[Opening MATERIAL TO PROCESS section]
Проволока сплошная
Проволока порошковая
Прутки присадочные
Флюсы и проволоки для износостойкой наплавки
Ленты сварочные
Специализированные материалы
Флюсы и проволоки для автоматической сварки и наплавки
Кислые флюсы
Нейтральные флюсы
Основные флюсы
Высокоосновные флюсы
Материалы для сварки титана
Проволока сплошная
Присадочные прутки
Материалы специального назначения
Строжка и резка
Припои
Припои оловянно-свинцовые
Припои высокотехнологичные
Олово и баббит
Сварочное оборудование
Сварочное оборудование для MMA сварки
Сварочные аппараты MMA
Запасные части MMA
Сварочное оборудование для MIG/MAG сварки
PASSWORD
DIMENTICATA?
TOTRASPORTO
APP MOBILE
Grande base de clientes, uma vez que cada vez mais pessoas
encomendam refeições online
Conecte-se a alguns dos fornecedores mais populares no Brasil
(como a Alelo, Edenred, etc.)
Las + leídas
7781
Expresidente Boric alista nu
[Closing MATERIAL TO PROCESS section]
[Opening MATERIAL TO PROCESS section]
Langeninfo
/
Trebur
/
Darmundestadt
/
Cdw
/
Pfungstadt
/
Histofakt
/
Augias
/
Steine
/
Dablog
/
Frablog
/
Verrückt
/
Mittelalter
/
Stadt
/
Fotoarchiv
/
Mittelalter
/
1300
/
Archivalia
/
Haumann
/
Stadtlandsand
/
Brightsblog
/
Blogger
[Closing MATERIAL TO PROCESS section]
[Opening MATERIAL TO PROCESS section]
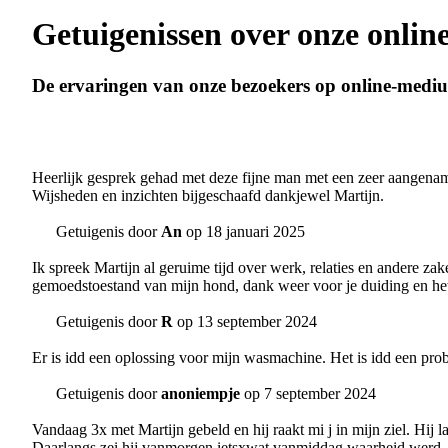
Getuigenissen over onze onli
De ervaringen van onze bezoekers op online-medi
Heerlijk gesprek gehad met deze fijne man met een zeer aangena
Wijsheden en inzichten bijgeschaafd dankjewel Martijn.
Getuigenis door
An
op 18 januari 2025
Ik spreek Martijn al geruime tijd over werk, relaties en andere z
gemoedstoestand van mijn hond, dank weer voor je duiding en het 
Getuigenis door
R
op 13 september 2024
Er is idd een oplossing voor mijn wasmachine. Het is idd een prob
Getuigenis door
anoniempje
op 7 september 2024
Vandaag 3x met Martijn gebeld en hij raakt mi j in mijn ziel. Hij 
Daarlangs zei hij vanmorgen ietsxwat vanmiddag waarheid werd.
[Closing MATERIAL TO PROCESS section]
* PROBLEM REQUIREMENTS
Every line above that includes the string "online" needs to be copied.

* ANSWER BOX
encomendam refeições online
De ervaringen van onze bezoekers op online-medi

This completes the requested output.